- [Task statement]: If a line below contains the word "خواب", count it; give only the total.

- [Raw data]:
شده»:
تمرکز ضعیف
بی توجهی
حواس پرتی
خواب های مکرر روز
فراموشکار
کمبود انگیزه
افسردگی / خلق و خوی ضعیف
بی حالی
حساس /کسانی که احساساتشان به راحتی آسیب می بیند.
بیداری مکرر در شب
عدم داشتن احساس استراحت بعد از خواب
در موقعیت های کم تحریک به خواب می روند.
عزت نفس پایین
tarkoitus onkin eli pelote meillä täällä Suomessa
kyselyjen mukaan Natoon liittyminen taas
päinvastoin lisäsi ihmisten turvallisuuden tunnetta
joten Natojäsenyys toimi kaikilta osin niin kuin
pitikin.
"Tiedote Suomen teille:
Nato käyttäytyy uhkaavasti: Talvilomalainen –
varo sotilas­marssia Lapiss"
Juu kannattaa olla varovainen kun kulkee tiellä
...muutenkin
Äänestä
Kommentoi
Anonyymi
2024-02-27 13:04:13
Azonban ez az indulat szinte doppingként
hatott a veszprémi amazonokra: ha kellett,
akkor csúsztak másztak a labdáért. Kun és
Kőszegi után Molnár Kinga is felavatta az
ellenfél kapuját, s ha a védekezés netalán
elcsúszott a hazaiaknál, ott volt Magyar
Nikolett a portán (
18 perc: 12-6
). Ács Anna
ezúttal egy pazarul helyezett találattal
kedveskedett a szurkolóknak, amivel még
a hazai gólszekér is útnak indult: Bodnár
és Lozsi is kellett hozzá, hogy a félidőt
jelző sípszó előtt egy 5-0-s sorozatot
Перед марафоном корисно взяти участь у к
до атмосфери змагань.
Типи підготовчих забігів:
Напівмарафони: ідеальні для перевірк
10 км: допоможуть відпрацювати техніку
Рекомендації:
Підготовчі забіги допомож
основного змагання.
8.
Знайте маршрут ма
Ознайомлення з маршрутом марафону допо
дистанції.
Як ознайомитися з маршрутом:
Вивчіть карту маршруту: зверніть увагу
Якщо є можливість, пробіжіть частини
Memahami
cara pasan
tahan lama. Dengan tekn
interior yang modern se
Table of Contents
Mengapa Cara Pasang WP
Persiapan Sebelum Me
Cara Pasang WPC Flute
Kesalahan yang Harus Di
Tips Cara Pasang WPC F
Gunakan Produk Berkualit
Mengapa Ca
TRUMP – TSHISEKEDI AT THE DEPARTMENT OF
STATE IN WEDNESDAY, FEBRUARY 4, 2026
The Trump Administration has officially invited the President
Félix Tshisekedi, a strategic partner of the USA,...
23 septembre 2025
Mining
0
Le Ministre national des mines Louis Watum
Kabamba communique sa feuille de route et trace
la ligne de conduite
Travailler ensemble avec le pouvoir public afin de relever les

- [Your response]: 3